**HOW TO COMPLETE THIS TASK:** Check every line of the data below for the string "More", and copy the ones that hold it.

Collected data
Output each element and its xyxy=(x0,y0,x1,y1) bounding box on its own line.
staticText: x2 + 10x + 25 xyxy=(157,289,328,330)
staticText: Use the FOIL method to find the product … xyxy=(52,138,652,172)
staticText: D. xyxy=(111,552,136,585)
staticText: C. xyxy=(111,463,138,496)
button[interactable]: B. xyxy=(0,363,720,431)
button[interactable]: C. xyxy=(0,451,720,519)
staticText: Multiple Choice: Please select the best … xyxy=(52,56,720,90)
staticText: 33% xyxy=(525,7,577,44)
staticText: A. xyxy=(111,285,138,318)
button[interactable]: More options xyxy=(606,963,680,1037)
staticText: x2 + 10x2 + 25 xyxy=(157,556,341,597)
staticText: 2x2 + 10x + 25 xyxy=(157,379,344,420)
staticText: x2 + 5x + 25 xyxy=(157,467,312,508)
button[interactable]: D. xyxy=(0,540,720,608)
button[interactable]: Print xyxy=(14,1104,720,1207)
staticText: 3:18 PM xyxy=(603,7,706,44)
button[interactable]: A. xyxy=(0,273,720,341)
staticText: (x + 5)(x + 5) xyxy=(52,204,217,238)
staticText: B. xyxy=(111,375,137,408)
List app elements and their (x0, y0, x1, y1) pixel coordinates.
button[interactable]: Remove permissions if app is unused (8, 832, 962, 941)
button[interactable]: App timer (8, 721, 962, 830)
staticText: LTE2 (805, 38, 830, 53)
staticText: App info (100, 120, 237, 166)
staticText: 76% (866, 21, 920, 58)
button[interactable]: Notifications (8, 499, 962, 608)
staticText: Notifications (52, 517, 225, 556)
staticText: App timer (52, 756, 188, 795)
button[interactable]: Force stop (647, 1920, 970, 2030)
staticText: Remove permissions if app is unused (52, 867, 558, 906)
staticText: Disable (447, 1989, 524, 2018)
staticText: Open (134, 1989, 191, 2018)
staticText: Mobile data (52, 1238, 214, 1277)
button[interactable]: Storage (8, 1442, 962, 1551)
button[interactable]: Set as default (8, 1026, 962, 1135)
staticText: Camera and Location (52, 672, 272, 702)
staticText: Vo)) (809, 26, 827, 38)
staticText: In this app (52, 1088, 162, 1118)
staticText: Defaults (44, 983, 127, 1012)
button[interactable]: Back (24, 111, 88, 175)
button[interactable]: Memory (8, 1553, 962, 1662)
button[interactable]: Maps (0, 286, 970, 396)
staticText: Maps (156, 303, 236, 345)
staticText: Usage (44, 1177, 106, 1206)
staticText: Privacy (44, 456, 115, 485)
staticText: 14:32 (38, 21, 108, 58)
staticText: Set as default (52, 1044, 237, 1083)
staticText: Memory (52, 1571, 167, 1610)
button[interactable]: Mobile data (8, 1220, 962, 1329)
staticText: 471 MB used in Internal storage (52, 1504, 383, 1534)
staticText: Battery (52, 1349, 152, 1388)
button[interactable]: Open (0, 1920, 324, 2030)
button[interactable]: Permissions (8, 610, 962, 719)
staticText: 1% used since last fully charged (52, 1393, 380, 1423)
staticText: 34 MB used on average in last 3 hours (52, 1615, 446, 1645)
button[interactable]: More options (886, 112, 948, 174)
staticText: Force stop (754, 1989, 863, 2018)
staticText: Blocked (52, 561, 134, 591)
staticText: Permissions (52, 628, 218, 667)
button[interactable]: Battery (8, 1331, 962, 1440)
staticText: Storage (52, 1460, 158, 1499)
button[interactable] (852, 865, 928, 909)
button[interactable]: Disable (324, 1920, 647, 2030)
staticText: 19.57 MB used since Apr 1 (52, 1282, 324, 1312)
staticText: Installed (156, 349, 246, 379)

**ANSWER TO THIS PROBLEM:**
button[interactable]: More options xyxy=(606,963,680,1037)
button[interactable]: More options (886, 112, 948, 174)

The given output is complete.